The start date of using long-span structures is the nineteen century .Which generated the need for long span enclosures at a time when the technology of cast iron structures was sufficiently advanced to be able to provide them.
Progress from cast iron to wrought iron, then steel in quick succession provided the means to build longer and larger structures. Long-span buildings create unobstructed, column-free spaces greater than 30 metres (100 feet) for a variety of functions.
Long span structures are today widely applied mainly for sport buildings as stadia, sport halls, swimming pools, ice tracks and skating rinks and indoor athletics. There is a wide range of different structural systems for long span sheds. Steel is by far the most common structural material used in their construction.

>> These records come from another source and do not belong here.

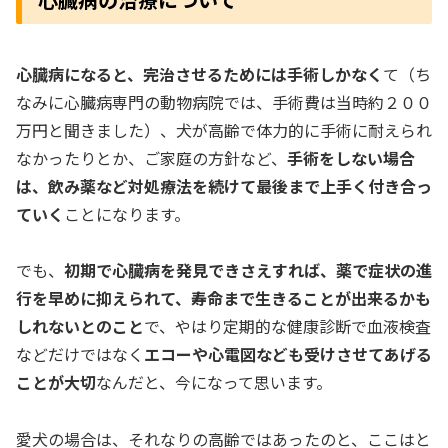
心臓病になると、完治させるためには手術しかなく
て（ち
なみに心臓病専門の動物病院では、手術費は当時約２００
万円と聞きました）、犬が高齢で体力的に手術に耐えられ
なかったりとか、ご家庭の方針など、
手術をしない場合
は、飲み薬など対処療法を続けて最後まで上手く付き合っ
ていく
ことになります。
でも、
初期で心臓病を発見できさえすれば、薬で症状の進
行を早めに抑えられて、寿命まで生きることが出来るかも
しれないとのこと
で、やはり定期的な健康診断で血液検査
などだけではなく
エコーや心電図なども受けさせてあげる
ことが大切
なんだと、今になって思います。
愛犬の場合は、それなりの高齢ではあったのと、ここはと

There has been an increasing demand for longer column free spaces to provide maximum flexibility of the interior space. The structure can be clad in a variety of ways, with profiled steel sheeting a common choice. The design of large sheds provides a wealth of opportunities for the designer to explore technology. Large flexible spaces can be provided to suit a wide range of uses.
Long Span One – Way Structural Systems
Refer to spans exceeding 60 feet.
A one way structural system is characterized by relatively
large linear spanning elements in one direction. Smaller spanning members are used to carry loads to the primary members.

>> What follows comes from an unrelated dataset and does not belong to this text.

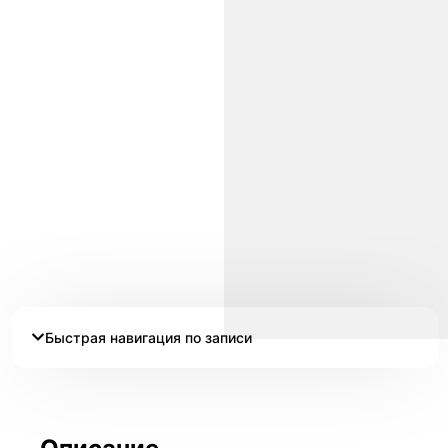
Быстрая навигация по записи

Used in rectangular framing bays
Considerations for One-Way Systems:
1) Lack of redundancy
2) Stability During Construction
3) Stability After Construction
6) Temperature Movement
Long Span Two – Way Structural Systems
As its name implies, a two-way system distributes load across two or more members. All members in a two-way system are considered to be primary members.
A two-way system is most efficient when the shape is square so that there is equal distribution along the supporting members
Types of two-way structural systems:
1. Space Frame – Basically, it is a 3-dimensional truss. Lots of redundancy built into this type of truss system.

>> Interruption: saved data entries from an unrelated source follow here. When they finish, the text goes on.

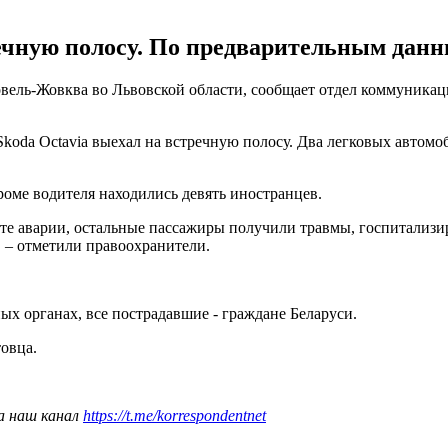
ечную полосу. По предварительным данны
овель-Жовква во Львовской области, сообщает отдел коммуника
oda Octavia выехал на встречную полосу. Два легковых автомобил
роме водителя находились девять иностранцев.
сте аварии, остальные пассажиры получили травмы, госпитализи
, – отметили правоохранители.
ых органах, все пострадавшие - граждане Беларуси.
овца.
а наш канал
https://t.me/korrespondentnet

2. Dome – Probably the most efficient structural system. A circular dome has vertical meridian lines that act like vertical arches in compression and horizontal hoops that act in tension.
3. Thin-Shell Structures – Carries shear, compression and tension in the plane of the shell. These structures are deformation resistant based
on their shape.
4. Membrane structures – Similar to thin shell structures, membrane structures are also considered to be form resistant. However, these fabric-like membranes can carry tension ONLY. They are extremely lightweight.